> _SOURCE DATA_
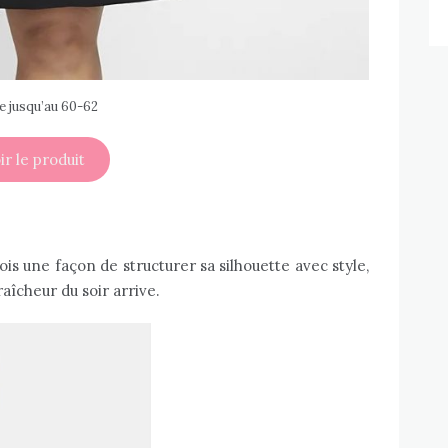
e jusqu’au 60-62
ir le produit
fois une façon de structurer sa silhouette avec style,
raîcheur du soir arrive.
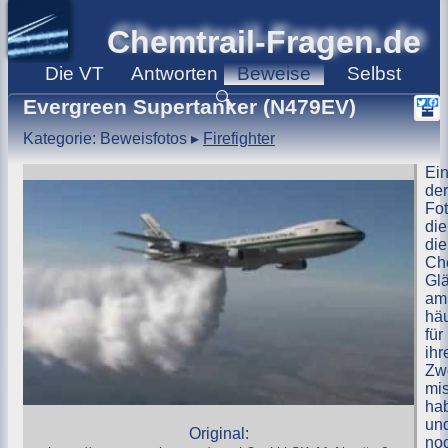
Chemtrail-Fragen.de
Die
VT
Antworten
Beweise
Selbst
🔍
Evergreen Supertanker (N479EV)
Kategorie: Beweisfotos
▸
Firefighter
Ei
der
Fot
die
die
Che
Gl
am
häu
für
ihr
Zw
mi
ha
un
Original:
no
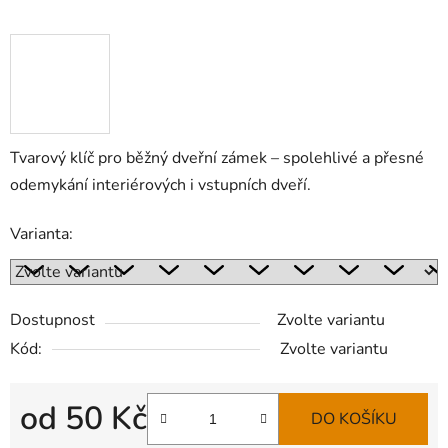
Tvarový klíč pro běžný dveřní zámek – spolehlivé a přesné
odemykání interiérových i vstupních dveří.
Varianta:
Dostupnost
Zvolte variantu
Kód:
Zvolte variantu
od
50 Kč
DO KOŠÍKU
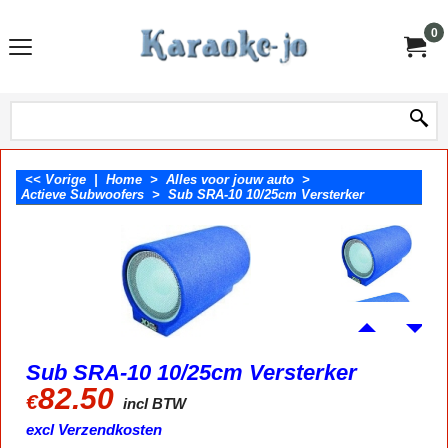
0
<< Vorige
|
Home
>
Alles voor jouw auto
>
Actieve Subwoofers
>
Sub SRA-10 10/25cm Versterker
Sub SRA-10 10/25cm Versterker
82.50
€
incl BTW
excl Verzendkosten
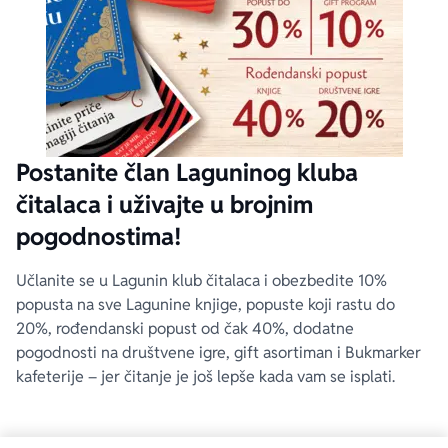
Postanite član Laguninog kluba
čitalaca i uživajte u brojnim
pogodnostima!
Učlanite se u Lagunin klub čitalaca i obezbedite 10%
popusta na sve Lagunine knjige, popuste koji rastu do
20%, rođendanski popust od čak 40%, dodatne
pogodnosti na društvene igre, gift asortiman i Bukmarker
kafeterije – jer čitanje je još lepše kada vam se isplati.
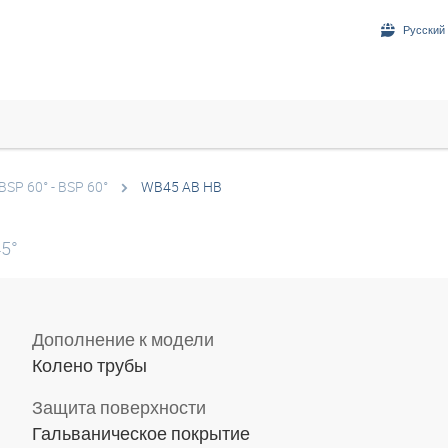
Русский 
BSP 60° - BSP 60°
WB45 AB HB
45°
Дополнение к модели
Колено трубы
Защита поверхности
Гальваническое покрытие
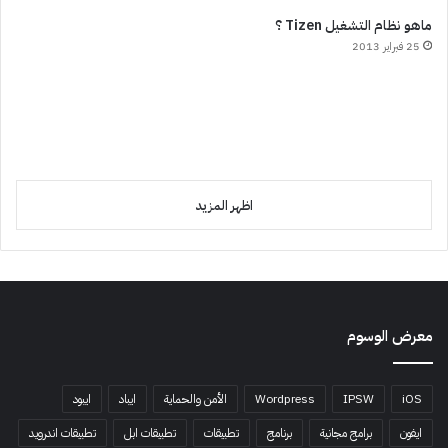
ماهو نظام التشغيل Tizen ؟
25 فبراير 2013
اظهر المزيد
معرض الوسوم
iOS
IPSW
Wordpress
الأمن والحماية
ايباد
ايبود
ايفون
برامج مجانية
برنامج
تطبيقات
تطبيقات ابل
تطبيقات اندرويد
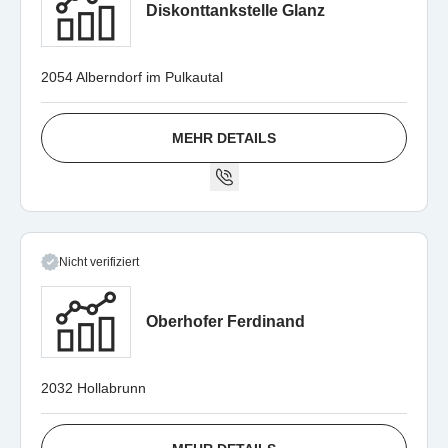
Diskonttankstelle Glanz
2054 Alberndorf im Pulkautal
MEHR DETAILS
Nicht verifiziert
Oberhofer Ferdinand
2032 Hollabrunn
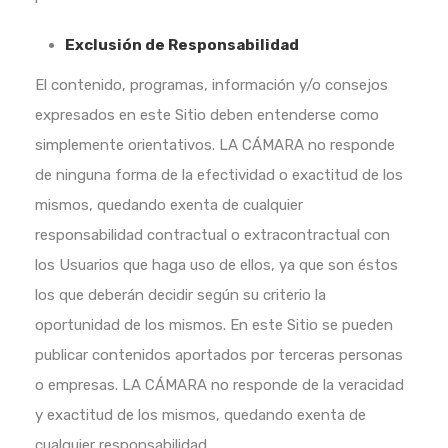
Exclusión de Responsabilidad
El contenido, programas, información y/o consejos
expresados en este Sitio deben entenderse como
simplemente orientativos. LA CÁMARA no responde
de ninguna forma de la efectividad o exactitud de los
mismos, quedando exenta de cualquier
responsabilidad contractual o extracontractual con
los Usuarios que haga uso de ellos, ya que son éstos
los que deberán decidir según su criterio la
oportunidad de los mismos. En este Sitio se pueden
publicar contenidos aportados por terceras personas
o empresas. LA CÁMARA no responde de la veracidad
y exactitud de los mismos, quedando exenta de
cualquier responsabilidad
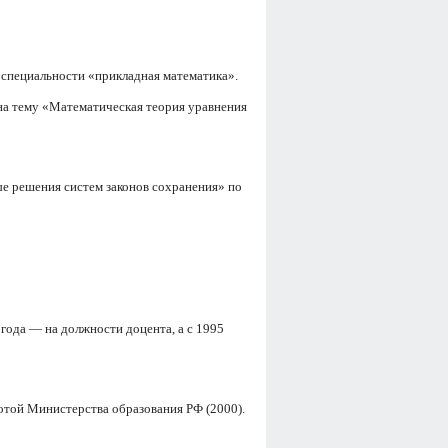
 специальности «прикладная математика».
на тему «Математическая теория уравнения
е решения систем законов сохранения» по
года — на должности доцента, а с 1995
отой Министерства образования РФ (2000).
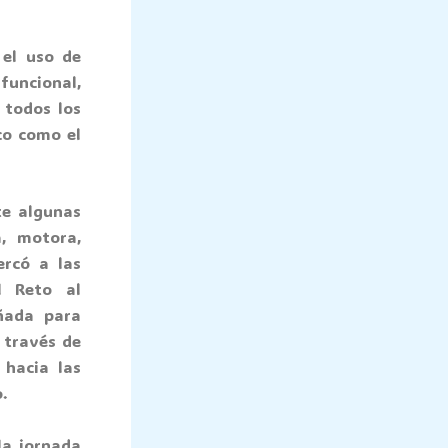
 el uso de
funcional,
 todos los
co como el
te algunas
a, motora,
ercó a las
l Reto al
ñada para
 través de
 hacia las
.
la jornada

> _EXERCISE DESCRIPTION_
Transcribe, from the material above, the stretch starting at the line with "odemykání interiérových i vstupních dveří." and ending at the line with "pogodnostima!", both included, exactly. Do not carry over pictures.

> _ANSWER TO THE EXERCISE_
odemykání interiérových i vstupních dveří.
Varianta:
Dostupnost
Zvolte variantu
Kód:
Zvolte variantu
od
50 Kč
DO KOŠÍKU
0
<< Vorige
|
Home
>
Alles voor jouw auto
>
Actieve Subwoofers
>
Sub SRA-10 10/25cm Versterker
Sub SRA-10 10/25cm Versterker
82.50
€
incl BTW
excl Verzendkosten
Postanite član Laguninog kluba
čitalaca i uživajte u brojnim
pogodnostima!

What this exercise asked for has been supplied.